→ Problem statement
Whatever appears in the records, retype it exactly, except for the pictures.

Provided records section start

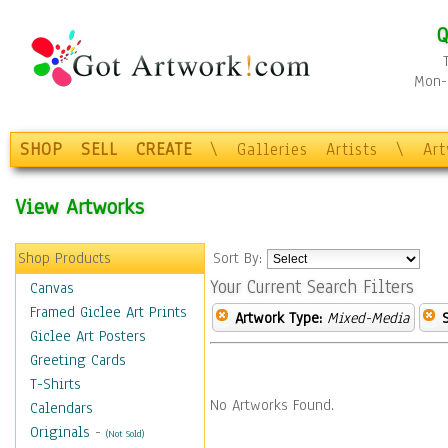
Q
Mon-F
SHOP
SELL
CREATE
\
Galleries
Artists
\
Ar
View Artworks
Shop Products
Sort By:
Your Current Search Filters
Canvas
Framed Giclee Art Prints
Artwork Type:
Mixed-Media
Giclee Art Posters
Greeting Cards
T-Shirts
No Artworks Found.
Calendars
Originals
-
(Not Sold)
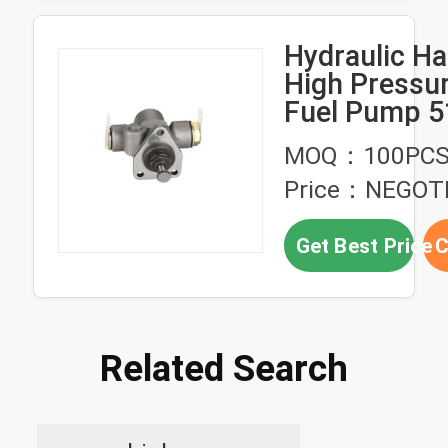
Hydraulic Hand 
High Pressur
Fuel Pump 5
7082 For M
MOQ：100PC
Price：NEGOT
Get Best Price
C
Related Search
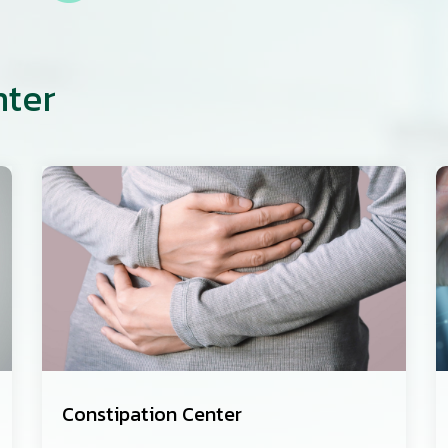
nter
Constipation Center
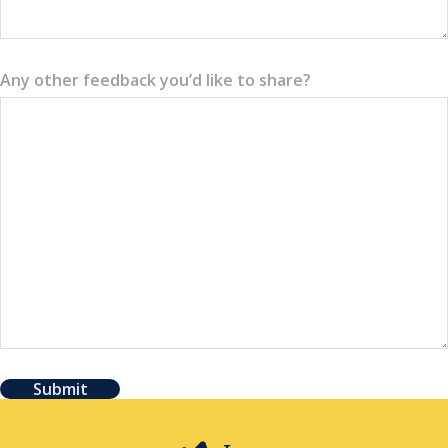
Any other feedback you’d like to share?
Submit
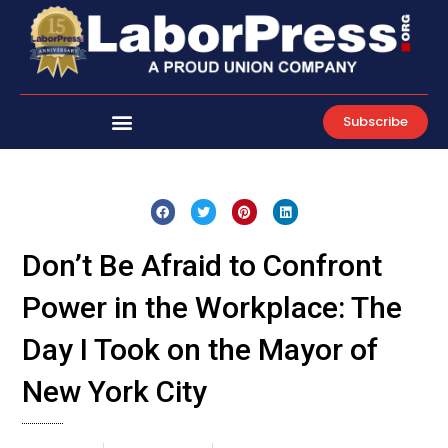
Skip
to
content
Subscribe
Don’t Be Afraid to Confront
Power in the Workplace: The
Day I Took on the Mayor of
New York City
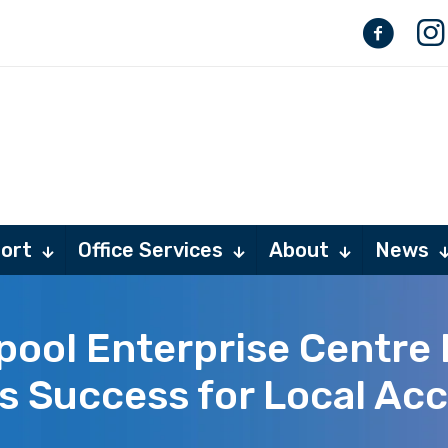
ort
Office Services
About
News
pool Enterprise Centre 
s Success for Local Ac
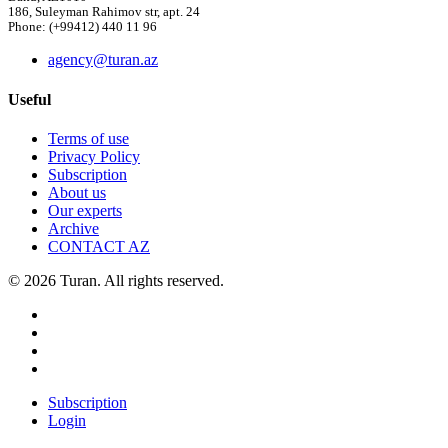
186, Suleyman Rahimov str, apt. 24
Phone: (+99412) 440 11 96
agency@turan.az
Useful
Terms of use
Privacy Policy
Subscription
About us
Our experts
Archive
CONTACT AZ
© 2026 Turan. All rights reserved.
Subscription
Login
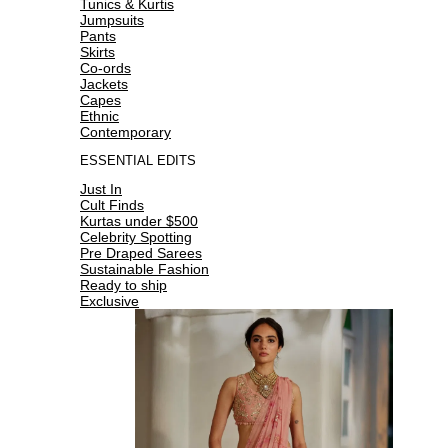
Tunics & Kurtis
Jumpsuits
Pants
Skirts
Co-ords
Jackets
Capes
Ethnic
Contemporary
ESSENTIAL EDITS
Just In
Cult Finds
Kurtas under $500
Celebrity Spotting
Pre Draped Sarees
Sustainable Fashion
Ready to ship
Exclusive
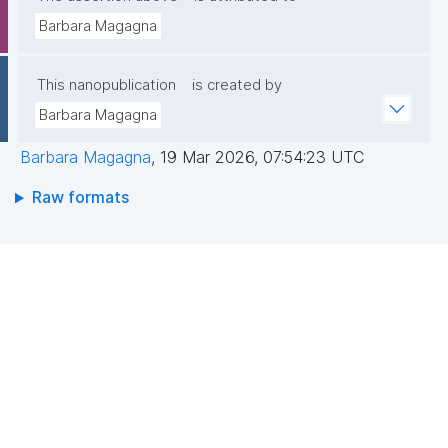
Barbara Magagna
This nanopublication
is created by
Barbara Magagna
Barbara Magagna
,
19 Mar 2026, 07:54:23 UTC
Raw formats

Provided records section end

→ Written reply
Q
Mon-F
SHOP
SELL
CREATE
\
Galleries
Artists
\
Ar
View Artworks
Shop Products
Sort By:
Your Current Search Filters
Canvas
Framed Giclee Art Prints
Artwork Type:
Mixed-Media
Giclee Art Posters
Greeting Cards
T-Shirts
No Artworks Found.
Calendars
Originals
-
(Not Sold)
Hydraulic Hand 
High Pressur
Fuel Pump 5
7082 For M
MOQ：100PC
Price：NEGOT
Get Best Price
C
Related Search
nter
Constipation Center
Any other feedback you’d like to share?
Submit
Skip
to
content
Subscribe
Don’t Be Afraid to Confront
Power in the Workplace: The
Day I Took on the Mayor of
New York City
ort
Office Services
About
News
pool Enterprise Centre 
s Success for Local Ac
186, Suleyman Rahimov str, apt. 24
Phone: (+99412) 440 11 96
agency@turan.az
Useful
Terms of use
Privacy Policy
Subscription
About us
Our experts
Archive
CONTACT AZ
© 2026 Turan. All rights reserved.
Subscription
Login
Tunics & Kurtis
Jumpsuits
Pants
Skirts
Co-ords
Jackets
Capes
Ethnic
Contemporary
ESSENTIAL EDITS
Just In
Cult Finds
Kurtas under $500
Celebrity Spotting
Pre Draped Sarees
Sustainable Fashion
Ready to ship
Exclusive
Barbara Magagna
This nanopublication
is created by
Barbara Magagna
Barbara Magagna
,
19 Mar 2026, 07:54:23 UTC
Raw formats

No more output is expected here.